Dynamic mechanisms and functional roles of synaptic plasticity in memory

Communication between brain cells at synapses—the points of contact where information is exchanged—is a fundamental process enabling the brain to learn, remember, and adapt. Traditionally, scientists believed that short-term changes in synaptic strength, which allow neural circuits to rapidly adapt, were mainly determined by variations in the amount of chemical messengers (neurotransmitters) released by the sending neuron. However, accumulating evidence suggests that the receiving side of the synapse, and especially the behavior of AMPA-type glutamate receptors (AMPARs), also plays a critical role in these fast adjustments. The main goal of our project has been to unravel how both presynaptic (sending side) and postsynaptic (receiving side) mechanisms, including the mobility and function of AMPARs, work together to shape the flexibility and efficiency of synaptic communication. Our broader ambition is to connect molecular events at individual synapses with the larger-scale functioning of brain circuits involved in learning, memory, and adaptive behavior. In this final period, we conclude that short-term synaptic adaptation is orchestrated by a precise balance between neurotransmitter release and the dynamic regulation of AMPAR mobility and responsiveness, and that this synergy is crucial for effective information processing in the brain.

From the project’s outset, we have developed and applied advanced molecular, imaging, and genetic tools to visualize, manipulate, and track AMPARs and associated proteins in brain tissue. This has involved the close collaboration of neurobiologists, chemists, and computer scientists. In the first phase, we established new high-resolution imaging techniques and biosensors, as well as novel mouse models that allow us to control receptor movement in brain slices and in living animals. We performed the first multicolor superresolution visualization of AMPA, NMDA, and mGluR receptors at synapses, offering an unprecedented look at their nanoscale organization.
As the project progressed, we refined these tools and began to exploit them to answer core questions in synaptic biology.
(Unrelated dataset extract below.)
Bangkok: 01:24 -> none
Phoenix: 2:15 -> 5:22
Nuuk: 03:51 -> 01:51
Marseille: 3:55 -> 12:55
We published key discoveries in leading journals, including the demonstration that AMPARs are mobile in intact brain tissue and that blocking their movement prevents both long-term potentiation (LTP)—a cellular basis for memory—and long-term memory formation itself. We also showed that the mobility of AMPARs regulates short-term synaptic plasticity, providing evidence that both rapid and long-lasting changes at synapses depend on the dynamic behavior of these receptors. Additional achievements include the development of new biosensors to monitor and label endogenous proteins in live neurons, and pioneering studies on synaptic cleft adhesion proteins.
Most recently, we have used these tools to dissect the precise contributions of presynaptic and postsynaptic mechanisms in rapid, activity-dependent synaptic adaptation. We found that different synapses rely on distinct strategies: some emphasize AMPAR desensitization, others on the trapping and release of AMPARs, to fine-tune responses to high-frequency neural activity. Furthermore, we discovered that signaling pathways activated during long-term synaptic changes (such as those involving CaMKII) can rapidly regulate AMPAR mobility, acting as a gain control for short-term synaptic responses and influencing how signals are integrated and transmitted within neural networks. These results have been shared widely through publications and presentations, and our new tools are now being used by other researchers to investigate synaptic function in various brain regions and disease models.
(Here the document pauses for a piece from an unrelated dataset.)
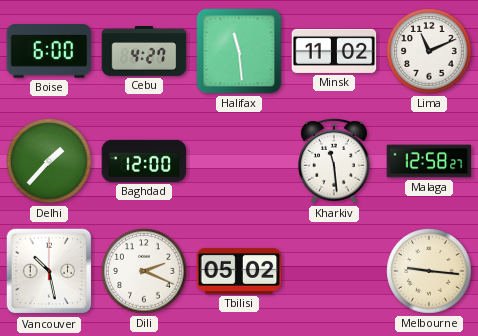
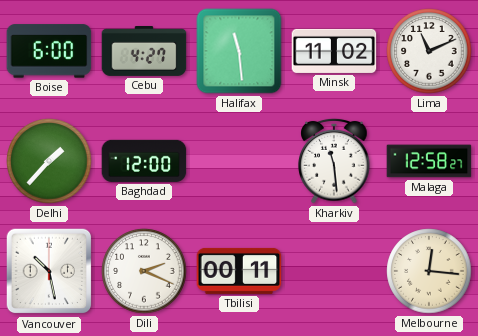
Tbilisi: 05:02 -> 00:11
Melbourne: 9:16 -> 12:16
Our project has moved the field beyond previous models by showing that postsynaptic receptor mobility is as important as presynaptic neurotransmitter release for fast synaptic plasticity. We have developed and validated new mouse models and imaging methods that are now becoming reference tools for the neuroscience community. By revealing that the nanoscale organization and mobility of AMPARs directly govern both rapid and lasting changes in synaptic strength, we have opened up new avenues for understanding how the brain adapts and encodes information.
Looking forward, the tools and insights developed here are expected to drive further discoveries in brain science, especially concerning the molecular basis of learning and memory, and the pathological mechanisms underlying neurological disorders where synaptic function is impaired. We anticipate that our molecular strategies to manipulate receptor mobility will be adapted to probe the roles of other synaptic proteins, broadening their impact. Moreover, these advances lay the groundwork for novel therapeutic approaches aimed at restoring normal synaptic plasticity in diseases such as Alzheimer’s, Huntington’s, and other disorders involving disrupted communication between neurons.